Many conservatives welcomed the rejection, especially those who saw Dr. Ono as an establishment type who would not bring revolutionary change to higher education. The activist Christopher Rufo had argued that Dr. Ono would “almost certainly buckle to the prevailing culture of academia and make the Sunshine State a haven of wokeness once again.”
But to many faculty members, it was the Board of Governors that was politicizing higher education.
Danaya Wright, a recent chair of the University of Florida Faculty Senate, said Dr. Ono would have represented much-needed stability for the institution. He would have replaced Ben Sasse, a former Nebraska senator who abruptly resigned last summer.
“All of this culture-war stuff is a tiny, tiny, tiny piece of what an institution is,” Dr. Wright said.
Meanwhile, back in Michigan, the news of Dr. Ono’s failed bid elicited delight among some who felt betrayed by him.
Silke Maria Weineck, a professor at Michigan, has become a frequent critic from the left of Dr. Ono’s leadership. On Tuesday, she listened to the Board of Governors hearing while she was on a road trip to South Dakota.

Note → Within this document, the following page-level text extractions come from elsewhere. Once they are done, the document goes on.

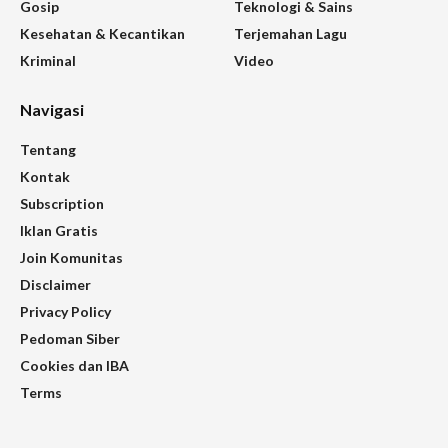
Gosip
Teknologi & Sains
Kesehatan & Kecantikan
Terjemahan Lagu
Kriminal
Video
Navigasi
Tentang
Kontak
Subscription
Iklan Gratis
Join Komunitas
Disclaimer
Privacy Policy
Pedoman Siber
Cookies dan IBA
Terms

She said she had jeered as Dr. Ono, who once decried systemic racism and recited land acknowledgments in Michigan, stumbled during the hearing. Even so, she expressed worry about the process.
“There’s a level of hypocrisy on the right in the discourse about free speech, and viewpoint diversity and intellectual freedom, that’s just belied by everything they do,” Dr. Weineck said in an interview. “You cannot hire a leader and then bind his hands like that and say, ‘You must believe this, you must believe that.’”
Stephanie Saul contributed reporting.
Vimal Patel writes about higher education with a focus on speech and campus culture.